On another note, we had to cancel our Final Vow ceremony which was scheduled for April 4th. The Sisters who had been preparing for this special day are very disappointed. We know it WILL come, but we do not know WHEN church gatherings will again be permitted.
All of you, STAY WELL ... hope we can get through this together!!
March 30th, 2020
Along with so many all over the world, we here in Lima are “sheltering in place”: by decree of our president Martin Vizcarra, everyone is to stay at home, indoors, practicing “social isolation” – so hard even for us “high introverts,” how much more so for warm, lively, socially-oriented Latinos! We are allowed out only to buy basic groceries or go to the pharmacy, always with a face mask in place, and leaving a meter of space between yourself and the next person in line. Police and the military are patrolling the streets and the local market, to make sure all are complying; military helicopters pass overhead (the most unnerving part, for me!) to make sure no groups are congregating in the parks or on street corners.
How are we faring? We sisters are well.
Our two sisters, Iris and Juana Jaqueline, who teach in our Fe y Alegría school (where the academic year was SUPPOSED to have started March 15!) are home, busily preparing online lessons for classes on the Internet – a new experience for everyone – and mindful that not all of the children in our “barrio” have access to internet at home. Mariela, our Nicaraguan postulant, is enrolled in a super-intensive English program at ICPNA (the Peruvian-North American Cultural Institute), but of course classes have been suspended. Now Mariela and I work on her English from home! In our home, we sisters have a smallish cupboard we term our “pantry,” where we always have a couple of spare rolls of bathroom tissue, a few cans of tuna, some rice, pasta, etc. So we are used to “planning ahead,” and only have to go to the “mercado” once or twice a week. We take advantage of the “extra time” together to talk to one another (at a safe distance, of course!), play table games, watch videos together, catch up on reading or emails . . . We recognize that we are blessed, indeed.

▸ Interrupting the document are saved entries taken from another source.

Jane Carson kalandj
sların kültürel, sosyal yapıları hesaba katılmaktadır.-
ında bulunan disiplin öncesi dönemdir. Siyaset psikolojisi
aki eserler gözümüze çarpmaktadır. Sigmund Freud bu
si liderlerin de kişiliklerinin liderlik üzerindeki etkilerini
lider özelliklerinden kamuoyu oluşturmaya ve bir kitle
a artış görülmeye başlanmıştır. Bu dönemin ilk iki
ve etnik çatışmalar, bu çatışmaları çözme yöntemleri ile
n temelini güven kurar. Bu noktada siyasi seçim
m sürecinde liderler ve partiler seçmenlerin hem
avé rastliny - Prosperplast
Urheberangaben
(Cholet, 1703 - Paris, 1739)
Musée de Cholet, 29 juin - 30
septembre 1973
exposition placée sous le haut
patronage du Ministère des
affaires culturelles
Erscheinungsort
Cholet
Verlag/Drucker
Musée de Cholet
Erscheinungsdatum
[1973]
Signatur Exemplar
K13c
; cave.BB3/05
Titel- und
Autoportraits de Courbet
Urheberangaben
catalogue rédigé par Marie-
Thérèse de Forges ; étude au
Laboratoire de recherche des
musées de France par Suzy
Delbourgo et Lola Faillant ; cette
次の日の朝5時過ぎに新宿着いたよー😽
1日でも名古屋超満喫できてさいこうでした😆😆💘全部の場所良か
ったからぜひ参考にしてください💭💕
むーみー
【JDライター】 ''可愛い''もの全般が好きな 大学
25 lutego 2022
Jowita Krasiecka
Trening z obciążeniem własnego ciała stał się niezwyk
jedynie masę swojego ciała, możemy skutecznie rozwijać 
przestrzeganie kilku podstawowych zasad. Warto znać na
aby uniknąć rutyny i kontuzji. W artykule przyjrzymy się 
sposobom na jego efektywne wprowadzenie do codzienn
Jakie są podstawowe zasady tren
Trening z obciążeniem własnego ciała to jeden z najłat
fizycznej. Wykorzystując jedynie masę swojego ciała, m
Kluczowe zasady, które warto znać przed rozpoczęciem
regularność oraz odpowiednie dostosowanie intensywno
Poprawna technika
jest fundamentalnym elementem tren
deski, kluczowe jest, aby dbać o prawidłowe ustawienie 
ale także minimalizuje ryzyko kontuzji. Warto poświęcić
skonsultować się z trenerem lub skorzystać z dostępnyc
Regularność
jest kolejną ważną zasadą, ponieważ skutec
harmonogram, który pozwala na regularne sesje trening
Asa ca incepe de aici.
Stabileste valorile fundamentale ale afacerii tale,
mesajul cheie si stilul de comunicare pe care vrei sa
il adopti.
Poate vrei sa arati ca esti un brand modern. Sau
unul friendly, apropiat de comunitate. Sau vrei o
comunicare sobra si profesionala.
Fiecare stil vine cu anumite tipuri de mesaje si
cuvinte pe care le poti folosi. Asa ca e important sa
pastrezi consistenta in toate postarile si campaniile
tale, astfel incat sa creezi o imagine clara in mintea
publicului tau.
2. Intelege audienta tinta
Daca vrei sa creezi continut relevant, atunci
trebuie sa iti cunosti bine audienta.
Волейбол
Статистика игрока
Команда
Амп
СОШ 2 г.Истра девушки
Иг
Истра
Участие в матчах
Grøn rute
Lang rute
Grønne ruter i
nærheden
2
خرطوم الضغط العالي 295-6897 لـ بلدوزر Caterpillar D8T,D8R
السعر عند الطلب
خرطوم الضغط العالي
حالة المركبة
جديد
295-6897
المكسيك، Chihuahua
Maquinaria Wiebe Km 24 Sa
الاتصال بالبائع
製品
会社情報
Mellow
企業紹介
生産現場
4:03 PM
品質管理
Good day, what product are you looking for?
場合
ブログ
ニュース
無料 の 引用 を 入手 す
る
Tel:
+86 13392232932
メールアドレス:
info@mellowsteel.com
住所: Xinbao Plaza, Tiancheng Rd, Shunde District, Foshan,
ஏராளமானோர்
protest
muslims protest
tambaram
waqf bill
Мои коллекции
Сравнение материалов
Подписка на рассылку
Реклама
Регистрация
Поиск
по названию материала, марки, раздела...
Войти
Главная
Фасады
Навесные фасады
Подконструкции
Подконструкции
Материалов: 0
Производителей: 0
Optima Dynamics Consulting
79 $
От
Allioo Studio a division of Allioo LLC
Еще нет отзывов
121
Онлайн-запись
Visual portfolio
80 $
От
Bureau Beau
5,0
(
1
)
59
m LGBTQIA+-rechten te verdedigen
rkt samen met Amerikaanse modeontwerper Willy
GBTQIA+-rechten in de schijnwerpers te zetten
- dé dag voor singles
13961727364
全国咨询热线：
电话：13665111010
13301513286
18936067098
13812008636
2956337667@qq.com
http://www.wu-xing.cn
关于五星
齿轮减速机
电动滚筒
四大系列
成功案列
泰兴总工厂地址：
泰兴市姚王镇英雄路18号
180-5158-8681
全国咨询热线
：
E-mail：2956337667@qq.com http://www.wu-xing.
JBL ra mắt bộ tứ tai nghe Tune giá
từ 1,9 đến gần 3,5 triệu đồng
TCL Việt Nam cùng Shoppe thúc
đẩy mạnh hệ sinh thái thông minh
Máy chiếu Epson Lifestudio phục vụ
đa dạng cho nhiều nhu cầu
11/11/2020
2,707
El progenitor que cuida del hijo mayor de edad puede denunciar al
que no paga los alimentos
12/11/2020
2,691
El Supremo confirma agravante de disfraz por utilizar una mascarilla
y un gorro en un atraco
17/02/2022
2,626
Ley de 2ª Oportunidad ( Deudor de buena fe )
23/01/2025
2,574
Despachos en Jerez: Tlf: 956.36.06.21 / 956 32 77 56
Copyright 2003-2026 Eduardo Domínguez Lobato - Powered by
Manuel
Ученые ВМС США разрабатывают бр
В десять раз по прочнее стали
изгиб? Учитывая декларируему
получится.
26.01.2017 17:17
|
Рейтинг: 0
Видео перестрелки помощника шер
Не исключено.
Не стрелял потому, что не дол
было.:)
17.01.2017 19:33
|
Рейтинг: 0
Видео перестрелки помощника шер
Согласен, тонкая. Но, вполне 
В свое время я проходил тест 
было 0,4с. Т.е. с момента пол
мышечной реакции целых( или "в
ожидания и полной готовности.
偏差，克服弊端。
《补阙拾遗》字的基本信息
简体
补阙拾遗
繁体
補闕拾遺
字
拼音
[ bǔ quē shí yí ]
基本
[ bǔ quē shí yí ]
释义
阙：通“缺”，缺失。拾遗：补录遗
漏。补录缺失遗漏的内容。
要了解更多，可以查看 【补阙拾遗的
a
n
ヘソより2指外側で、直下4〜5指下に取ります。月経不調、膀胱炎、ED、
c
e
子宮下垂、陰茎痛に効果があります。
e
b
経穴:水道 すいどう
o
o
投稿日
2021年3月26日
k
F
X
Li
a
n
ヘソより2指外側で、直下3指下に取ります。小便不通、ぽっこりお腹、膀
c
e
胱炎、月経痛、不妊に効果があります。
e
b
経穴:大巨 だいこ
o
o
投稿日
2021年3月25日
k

For our neighbors, things are not quite the same. For most people, what they earn in a day is just enough to meet the expenses of that day, so buying in bulk is out of the question. Many are self-employed, in the “informal sector” – vendors in the local market, motortaxi drivers, workers in small restaurants – and for most, work has just disappeared, as people have stopped going out. They have had no income for the two weeks of mandatory “sheltering in place,” and this has just been extended for another two weeks. Many are desperate – how to put food on the table when all income has dried up? Add to this the extra anxiety and expenses when a family member becomes ill. The government is trying to help – the poorest segment of the population is getting a cash supplement, banks have agreed to freeze interest on outstanding loans, the utility companies are holding off on collecting fees for the months of the COVID-19 emergency. But the situation is very stressful and difficult for our average neighbor.
As sisters, we are conscious of certain cases of extreme hardship and are seeking ways to help. With people of faith all over the world, we pray that this time of emergency may soon come to an end!